Background Both vitamin D deficiency and hypertension are increasingly prevalent public health concerns in developing countries.

Objectives This study aims to assess 25-hydroxyvitamin D (25(OH)D) status in postmenopausal women and to analyze its relationships with arterial hypertension.

Methods A total of 200 tunisian postmenopausal women aged from 50 to 89 years were recruited from the rheumatology departement in CHU Hedi Chaker, Sfax, Tunisia.

Clinical characteristics and patient medical history were collected using a validated questionnaire. Blood samples were taken for measurements of vitamin D, intact parathyroid hormone (PTH), and routine chemical analysis.

Serum 25(OH)D and PTH were measured by electrochemiluminescence.

SPSS 20 was used for the statistical analysis.

Results The mean age was 63,74 ± 7,8 years. Mean PTH was 61,80 ± 25,6 ng/L.

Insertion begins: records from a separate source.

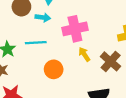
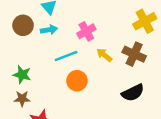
pink cross: (75, 29) -> (86, 31), size x0.7
cyan line: (36, 43) -> (66, 56), moved

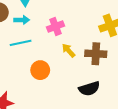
brown cross: (134, 54) -> (96, 54), turned -30
cyan line: (66, 56) -> (21, 43), moved

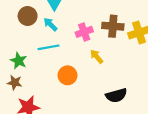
cyan arrow: (22, 20) -> (50, 24), turned -136
brown cross: (96, 54) -> (113, 26), moved

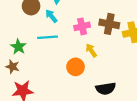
orange circle: (68, 75) -> (76, 67), moved

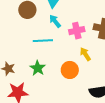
cyan arrow: (51, 16) -> (55, 21), moved
green star: (18, 47) -> (38, 68), moved

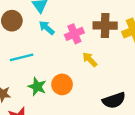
cyan line: (43, 41) -> (22, 57), moved
orange circle: (70, 70) -> (62, 84), moved

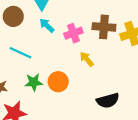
cyan line: (22, 57) -> (20, 53), turned 35
green star: (37, 87) -> (34, 82), turned -30

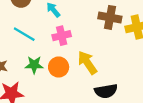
pink cross: (73, 33) -> (62, 36), moved
yellow arrow: (87, 59) -> (87, 63), moved, size x1.5

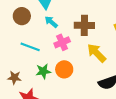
brown cross: (110, 17) -> (84, 25), moved
yellow arrow: (87, 63) -> (97, 53), moved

Serum 25(OH)D levels were below 10, 20, and 30 ng/ml in 55, 30.5 and 14.5% of participants, respectively. Systolic blood pressure (SBP) was above 140mmHg in 60,5% of the patients while 26.5% had a diastolic blood pressure (DBP) higher than 90mmHg. PTH was highly correlated to 25(OH)D (r=-0,305, p<0,001) but not to the blood pressure levels. Serum 25(OH)D levels were negatively correlated to SBP (r=-0,121, p=0,045) and to HBP(r=-0,163, p=0,021).

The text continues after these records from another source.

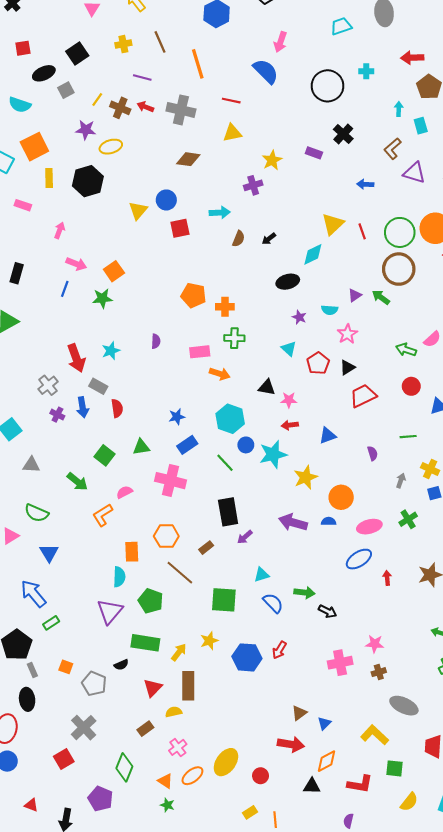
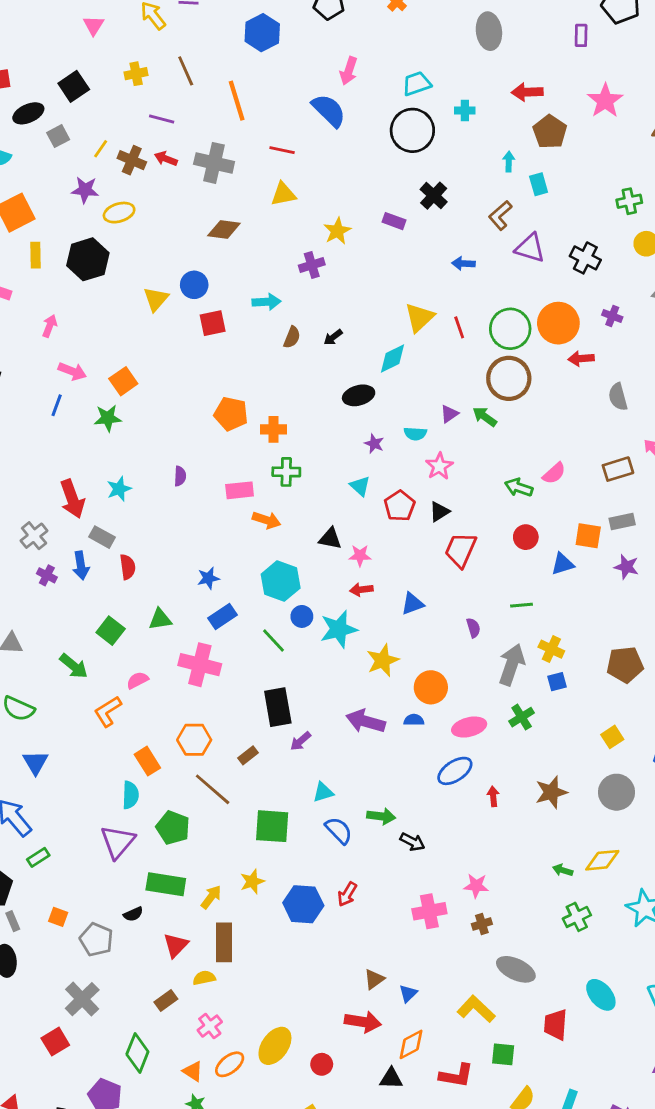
cyan trapezoid: (341, 26) -> (417, 84), moved
red trapezoid: (363, 396) -> (461, 550), turned -40
gray arrow: (401, 481) -> (512, 665), size x2.0
orange rectangle: (132, 552) -> (147, 761), turned -30

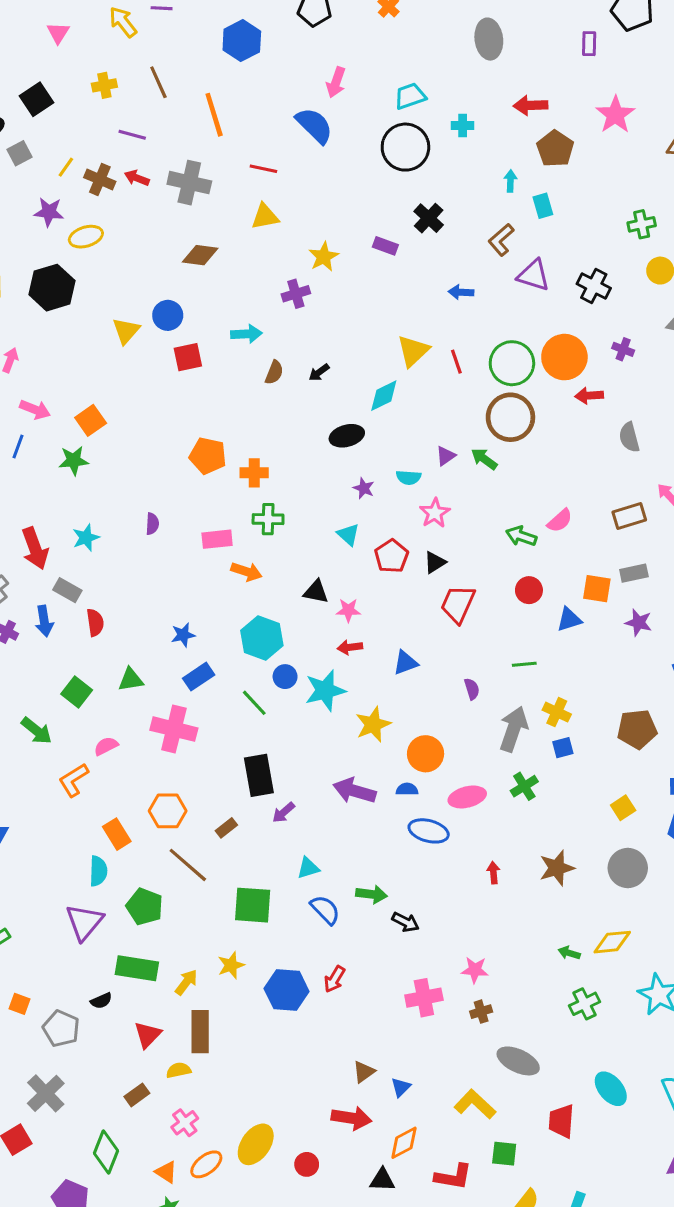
blue ellipse: (455, 771) -> (429, 831), moved, turned 48

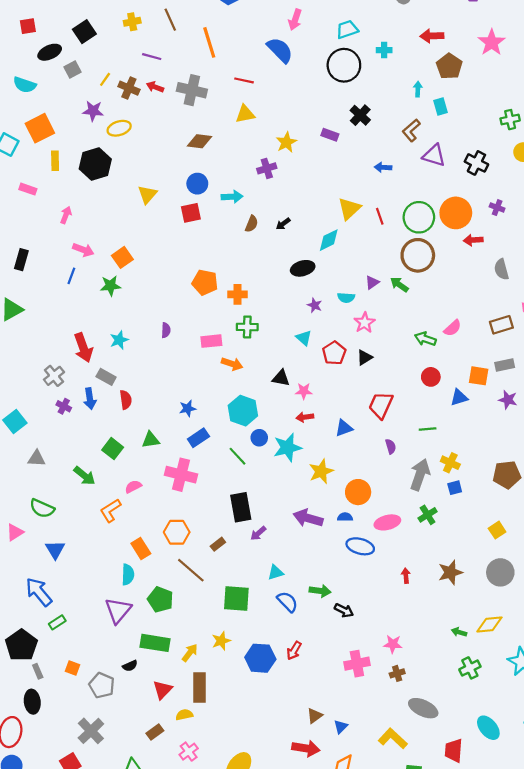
blue circle: (168, 315) -> (197, 184), moved
red trapezoid: (458, 604) -> (381, 405), moved

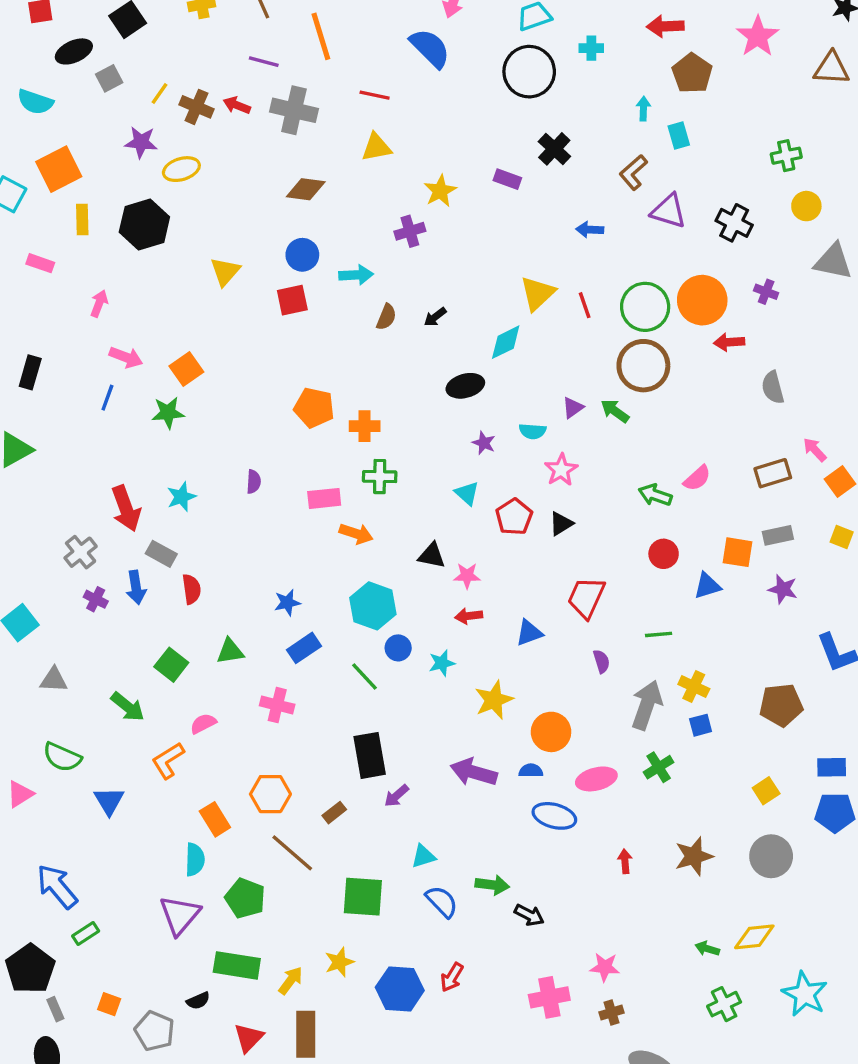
purple line: (152, 57) -> (264, 62), moved
cyan star: (287, 448) -> (442, 663), size x0.6
pink cross: (181, 475) -> (277, 705), size x0.7
blue triangle: (55, 550) -> (109, 801), moved

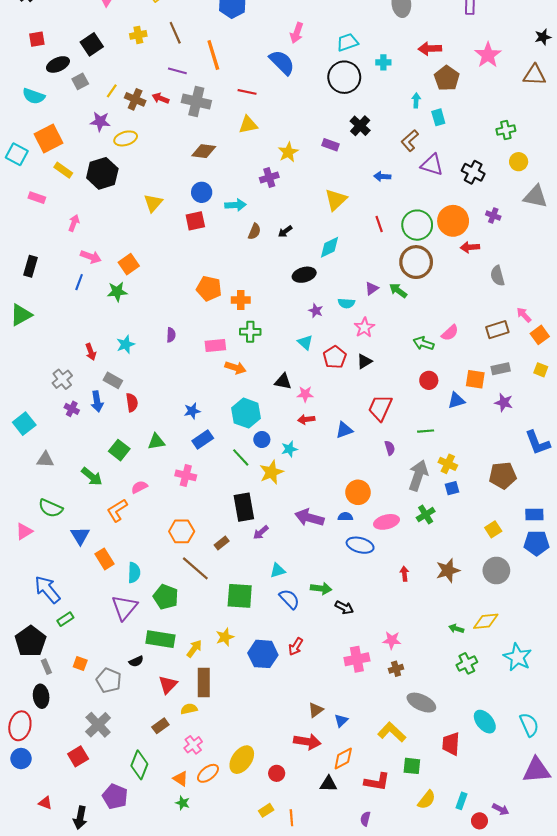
yellow rectangle: (82, 219) -> (63, 170), turned -54
yellow triangle: (538, 293) -> (336, 200), moved
red arrow: (126, 508) -> (91, 352), size x0.6
yellow star: (494, 700) -> (271, 472), moved
orange rectangle: (215, 819) -> (104, 559), moved

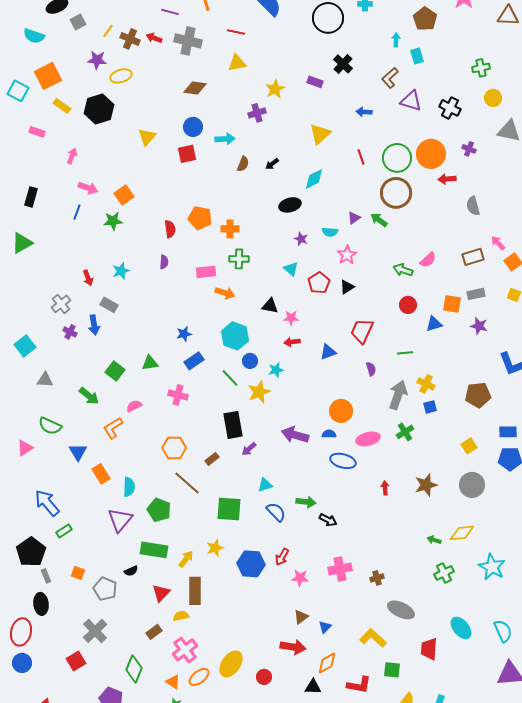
red semicircle: (132, 403) -> (170, 229), moved
pink star: (392, 640) -> (300, 578), moved
pink cross: (193, 745) -> (185, 650), size x1.4

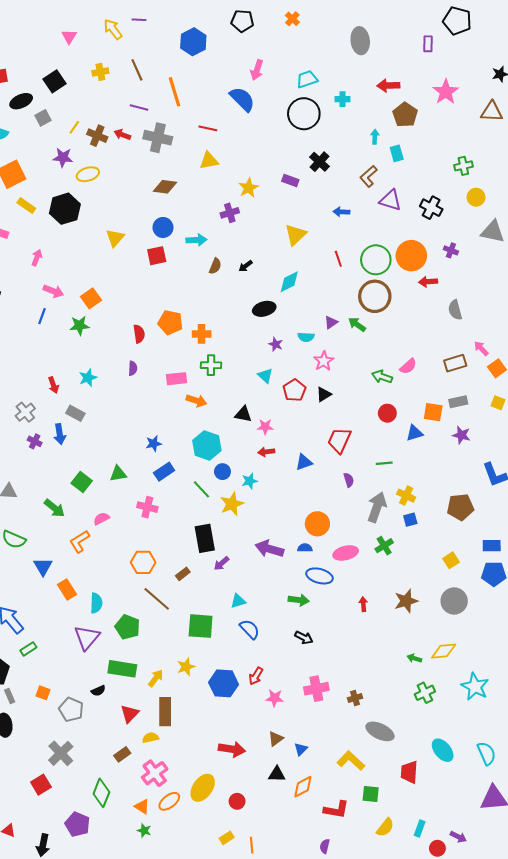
green arrow: (306, 502) -> (299, 600), moved
red arrow: (293, 647) -> (232, 749), moved
black triangle: (313, 687) -> (277, 774), moved

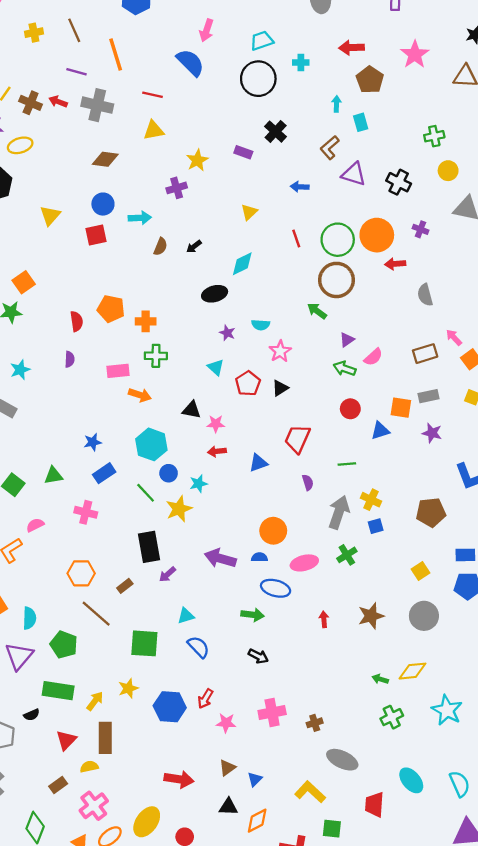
yellow triangle: (296, 235) -> (249, 212), size x0.7
purple triangle: (331, 322) -> (347, 340), moved

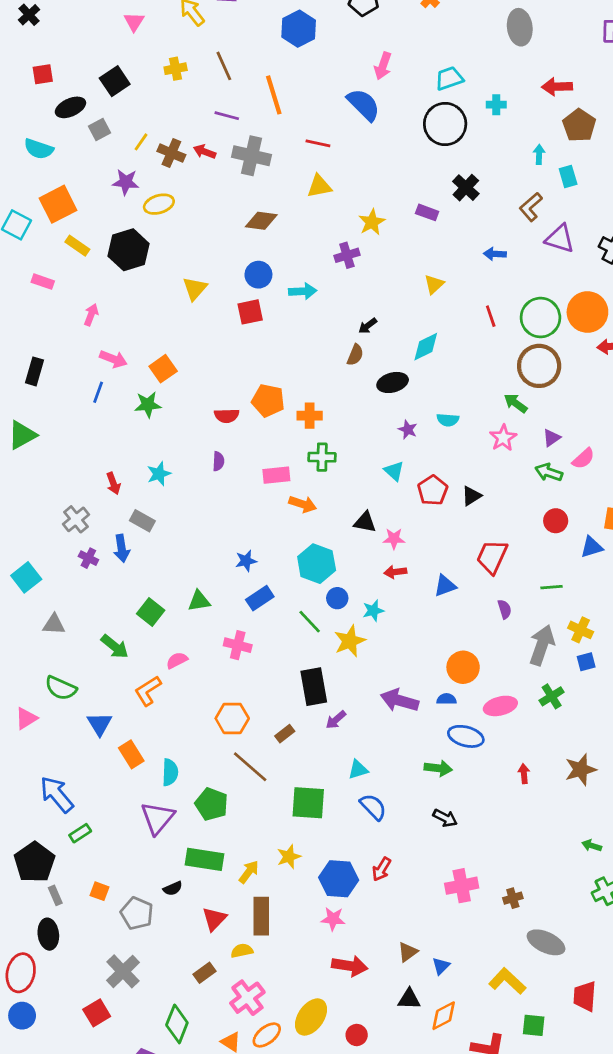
brown semicircle: (160, 247) -> (355, 355), moved
red semicircle: (77, 321) -> (227, 416), turned 96
pink star: (280, 351) -> (503, 438), moved
pink star: (226, 723) -> (333, 919), moved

After multivariate adjustment for a range of potential covariates (Age, Body mass index, waist size and glomerular filtration rate) in a binary logistic regression model, a significant inverse association was found between serum 25(OH)D concentration and systolic hypertension risk: In fact Risk of systolic hypertension seems to be lowered in the group with high 25(OH)D levels (≥15 ng/mL) compared with those with low levels (<15 ng/mL) (adjusted OR=0,512, CI 0.270–0.972), p=0,03). However, we have not noted a significant association between vitamin D levels and the risk of systolic hypertension (adjusted OR=1.01, 95% CI=0.495–2.064, p=0,97).

Conclusions This study is timely, because a discrepancy exists between findings from observational studies and results of randomized intervention trials.

Reverse causation, inherent weakness of observational studies, is a possible explanation as individuals with hypertension might have more chronic diseases and therefore spend less time outdoors with sun exposure, important for endogenous vitamin D production.

In fact, randomized intervention trials will be needed to determine whether vitamin D supplementation can be used to prevent or treat hypertension.

  1. Autier P, Boniol M, Pizot C, Mullie P. Vitamin D status and ill health: a systematic review. Lancet Diabetes Endocrinol 2014; 2: 76–89.

  2. Tamez H, Thadhani RI. Vitamin D and hypertension: an update and review. Curr Opin Nephrol Hypertens 2012; 21: 492–99.